Relevance to Optigami

  • Evaluation benchmark for our trained model
  • 186 origami patterns = potential training/eval data
  • Impossible patterns useful for constraint satisfaction testing
  • Multi-view evaluation tests true 3D understanding
  • Config-driven, reproducible evaluation pipeline

8. Tool: SpatialThinker Codebase

Repo: https://github.com/hunarbatra/SpatialThinker Paper: arXiv 2511.07403

Architecture

  • Built on Qwen2.5-VL (3B and 7B variants)
  • Uses veRL/EasyR1 for RL training
  • vLLM 0.8.0 for inference during rollouts

Code Structure

scripts/         # Training bash scripts per model size
evaluation/      # 18+ benchmark evaluation suite
data_gen/        # Data synthesis pipeline
verl/            # RL training framework (GRPO)

Data Generation Pipeline

  1. Generate raw QA pairs (12K-56K options)
  2. Balance/filter with 50% spatial relations focus
  3. Validate via GPT-4o (~75% pass rate)
  4. Upload to HuggingFace

Requirements

  • Python 3.9+
  • Transformers >= 4.49.0
  • Flash-Attn >= 2.4.3
  • vLLM >= 0.7.3

Relevance to Optigami

  • Reference implementation for our GRPO training setup
  • veRL/EasyR1 framework = our training infrastructure
  • Dense reward design directly applicable
  • Data generation pipeline can be adapted for origami QA pairs

9. Tool: Trackio

Repo: https://github.com/gradio-app/trackio Author: Hugging Face / Gradio team License: MIT

What It Is

Lightweight, local-first experiment tracking (Weights & Biases alternative).

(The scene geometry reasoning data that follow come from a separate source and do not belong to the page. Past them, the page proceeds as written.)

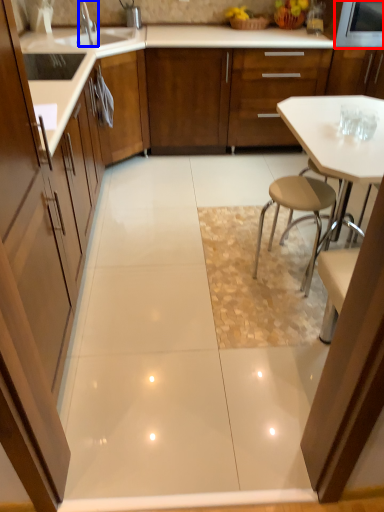 Question: Which object is closer to the camera taking this photo, appliance (highlighted by a red box) or tap (highlighted by a blue box)?

Choices:
 (A) appliance
 (B) tap

Answer: (B) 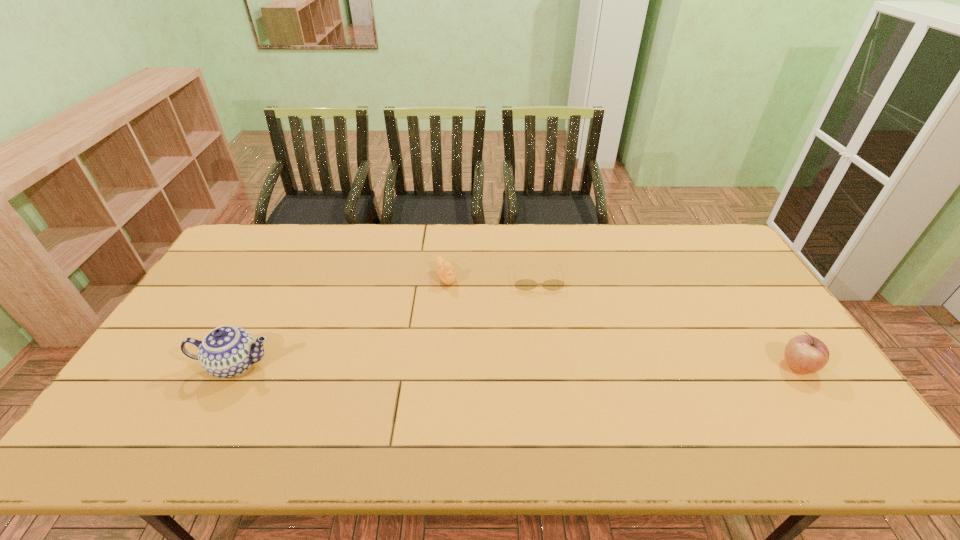 The height and width of the screenshot is (540, 960). Identify the location of vacant region located on the face of the second shortest object. (462, 308).

What are the coordinates of `blank area located 0.310m on the face of the second shortest object` in the screenshot? It's located at (492, 357).

You are a GUI agent. You are given a task and a screenshot of the screen. Output one action in this format:
    pyautogui.click(x=<x>, y=<y>)
    Task: Click on the vacant space located on the face of the shortest object
    
    Given the screenshot: What is the action you would take?
    pyautogui.click(x=542, y=313)

The width and height of the screenshot is (960, 540). Identify the location of vacant position located on the face of the shortest object. (553, 392).

At what (x,y) coordinates should I click in order to perform the action: click on vacant point located 0.060m on the face of the shortest object. Please return your answer as a coordinate pair (x, y). Looking at the image, I should click on (540, 303).

The height and width of the screenshot is (540, 960). Find the location of `object located in the left edge section of the desktop`. object located in the left edge section of the desktop is located at coordinates (227, 351).

Where is `object at the right edge`? This screenshot has width=960, height=540. object at the right edge is located at coordinates (807, 354).

Identify the location of vacant region at the far edge of the desktop. Image resolution: width=960 pixels, height=540 pixels. (676, 261).

This screenshot has width=960, height=540. Find the location of `free space at the near edge of the desktop`. free space at the near edge of the desktop is located at coordinates (300, 410).

Locate an element on the screen. The image size is (960, 540). vacant space at the right edge of the desktop is located at coordinates (712, 283). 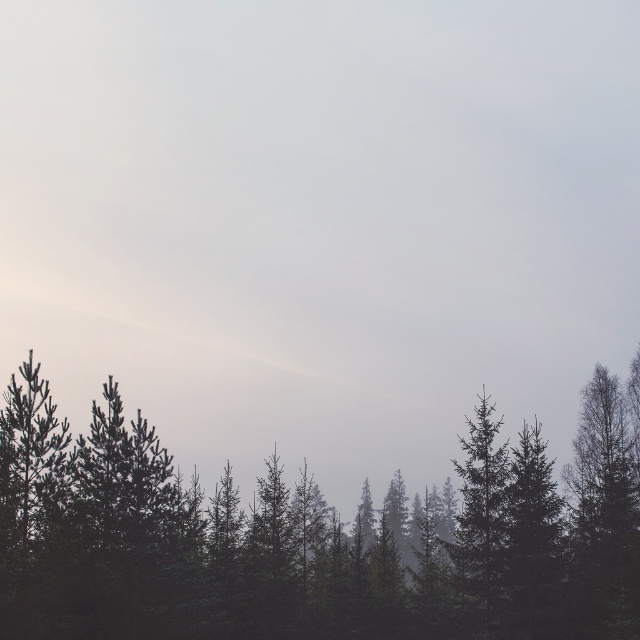 Question: Is dark green trees at lower center above green matte tree at center?

Choices:
 (A) no
 (B) yes

Answer: (A)

Question: Can you confirm if dark green trees at lower center is wider than green matte tree at center?

Choices:
 (A) yes
 (B) no

Answer: (A)

Question: Which point is farther from the camera taking this photo?

Choices:
 (A) (452, 460)
 (B) (314, 561)

Answer: (B)

Question: Which object appears farthest from the camera in this image?

Choices:
 (A) green matte tree at center
 (B) dark green trees at lower center

Answer: (A)

Question: Can you confirm if dark green trees at lower center is wider than green matte tree at center?

Choices:
 (A) no
 (B) yes

Answer: (B) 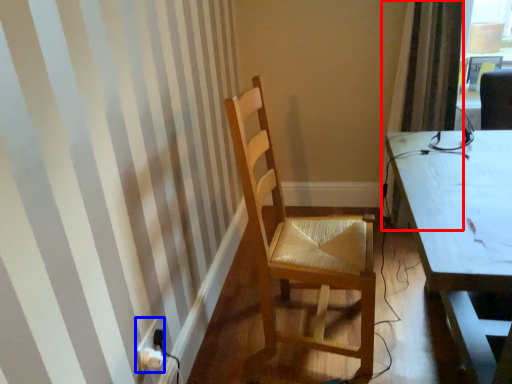 Question: Which object appears closest to the camera in this image, curtain (highlighted by a red box) or power plugs and sockets (highlighted by a blue box)?

Choices:
 (A) curtain
 (B) power plugs and sockets

Answer: (B) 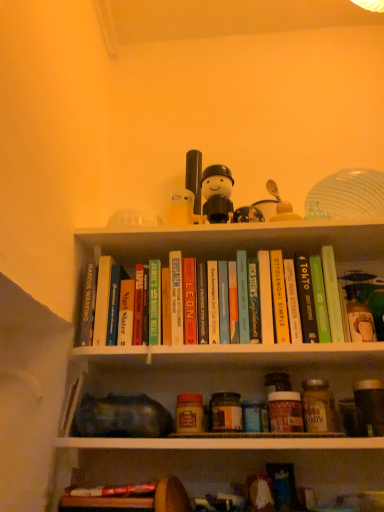 Question: Can you confirm if hardcover book at upper center, the 4th paperback book in the right-to-left sequence, is smaller than hardcover book at upper center, the third paperback book when ordered from right to left?

Choices:
 (A) no
 (B) yes

Answer: (B)

Question: Can you confirm if hardcover book at upper center, the 4th paperback book in the right-to-left sequence, is bigger than hardcover book at upper center, which ranks as the eighth paperback book in left-to-right order?

Choices:
 (A) yes
 (B) no

Answer: (B)

Question: Is hardcover book at upper center, the 4th paperback book in the right-to-left sequence, positioned far away from hardcover book at upper center, the third paperback book when ordered from right to left?

Choices:
 (A) yes
 (B) no

Answer: (B)

Question: Does hardcover book at upper center, the 4th paperback book in the right-to-left sequence, have a lesser width compared to hardcover book at upper center, the third paperback book when ordered from right to left?

Choices:
 (A) no
 (B) yes

Answer: (B)

Question: Is hardcover book at upper center, the 4th paperback book in the right-to-left sequence, further to the viewer compared to hardcover book at upper center, which ranks as the eighth paperback book in left-to-right order?

Choices:
 (A) no
 (B) yes

Answer: (B)

Question: Is hardcover book at upper center, the third paperback book when ordered from right to left, taller or shorter than hardcover book at upper center, positioned as the 7th paperback book in left-to-right order?

Choices:
 (A) tall
 (B) short

Answer: (A)

Question: Based on their sizes in the image, would you say hardcover book at upper center, the third paperback book when ordered from right to left, is bigger or smaller than hardcover book at upper center, the 4th paperback book in the right-to-left sequence?

Choices:
 (A) small
 (B) big

Answer: (B)

Question: From the image's perspective, is hardcover book at upper center, the third paperback book when ordered from right to left, above or below hardcover book at upper center, the 4th paperback book in the right-to-left sequence?

Choices:
 (A) above
 (B) below

Answer: (B)

Question: From a real-world perspective, is hardcover book at upper center, which ranks as the eighth paperback book in left-to-right order, physically located above or below hardcover book at upper center, the 4th paperback book in the right-to-left sequence?

Choices:
 (A) above
 (B) below

Answer: (A)

Question: Is hardcover book at center, which is the third paperback book in left-to-right order, wider or thinner than teal matte book at center, positioned as the seventh paperback book in right-to-left order?

Choices:
 (A) thin
 (B) wide

Answer: (A)

Question: Is hardcover book at center, which is the third paperback book in left-to-right order, situated inside teal matte book at center, positioned as the seventh paperback book in right-to-left order, or outside?

Choices:
 (A) inside
 (B) outside

Answer: (B)

Question: Considering their positions, is hardcover book at center, arranged as the 8th paperback book when viewed from the right, located in front of or behind teal matte book at center, which is the fourth paperback book in left-to-right order?

Choices:
 (A) behind
 (B) front

Answer: (A)

Question: In the image, is hardcover book at center, which is the third paperback book in left-to-right order, on the left side or the right side of teal matte book at center, positioned as the seventh paperback book in right-to-left order?

Choices:
 (A) left
 (B) right

Answer: (A)

Question: Is hardcover book at center, arranged as the fifth paperback book when viewed from the right, spatially inside teal matte book at center, positioned as the seventh paperback book in right-to-left order, or outside of it?

Choices:
 (A) inside
 (B) outside

Answer: (B)

Question: Is hardcover book at center, which is the 6th paperback book from left to right, wider or thinner than teal matte book at center, positioned as the seventh paperback book in right-to-left order?

Choices:
 (A) thin
 (B) wide

Answer: (A) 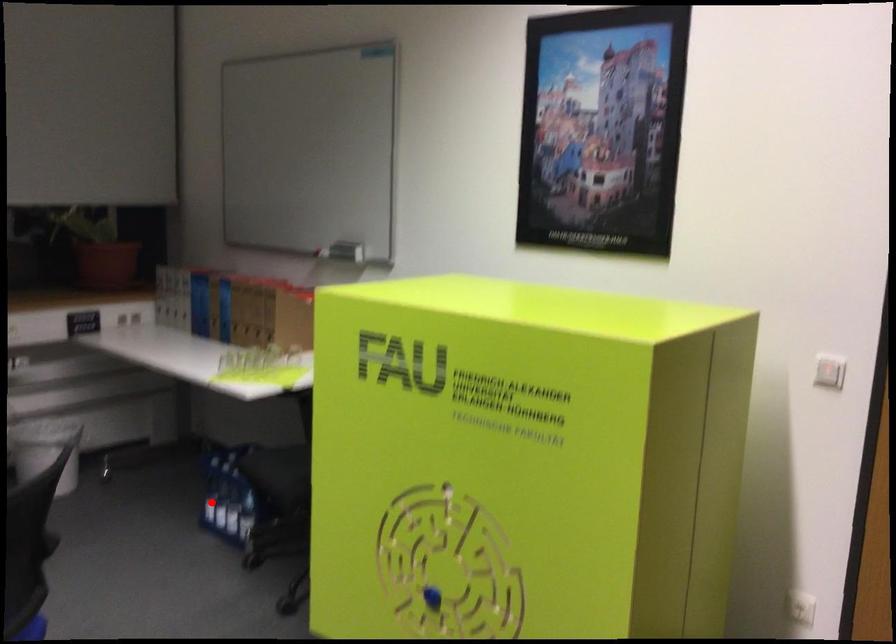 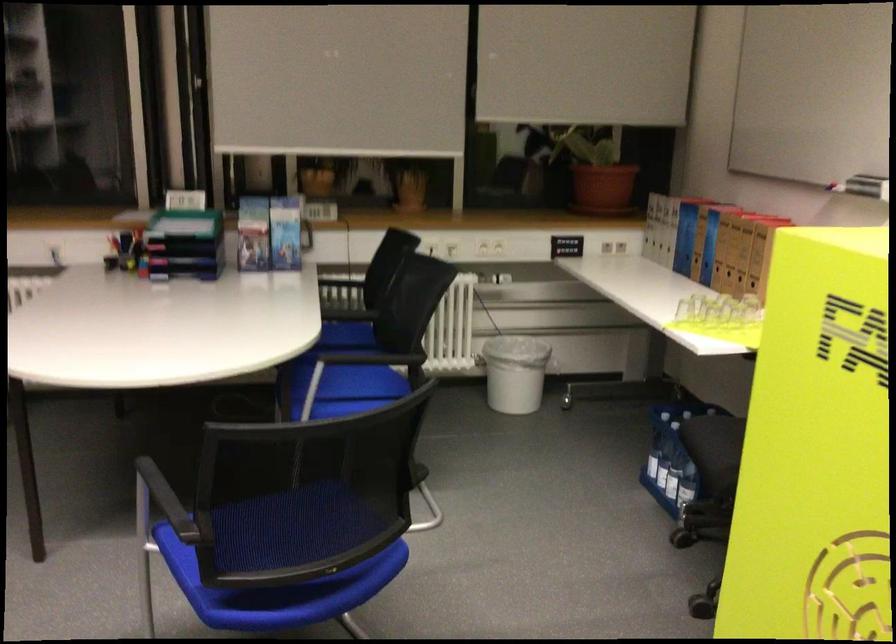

API-compatible with wandb.

Key Features

  • import trackio as wandb - drop-in W&B replacement
  • Non-blocking log() with background queue (0.5s drain interval)
  • SQLite local storage at ~/.cache/huggingface/trackio
  • Optional HuggingFace Spaces deployment for dashboards
  • Slack/Discord webhook alerts (INFO/WARN/ERROR)
  • 2,000 logs/8s single run; 32,000 logs/14s with 32 threads

Usage

import trackio

trackio.init(project="optigami-grpo", config={"lr": 1e-6, "model": "Qwen2.5-VL-7B"})
trackio.log({"step": step, "reward": reward, "loss": loss})
trackio.alert(title="Training spike", text="...", level=trackio.AlertLevel.WARN)
trackio.finish()

# Dashboard
trackio.show(project="optigami-grpo")
trackio.sync(project="optigami-grpo", space_id="openenv-community/optigami-training")

Relevance to Optigami

  • Training metrics dashboard for GRPO training runs
  • Can deploy live dashboard to HF Spaces
  • Track reward components, loss, constraint satisfaction rates
  • Alert on training anomalies (reward hacking, loss spikes)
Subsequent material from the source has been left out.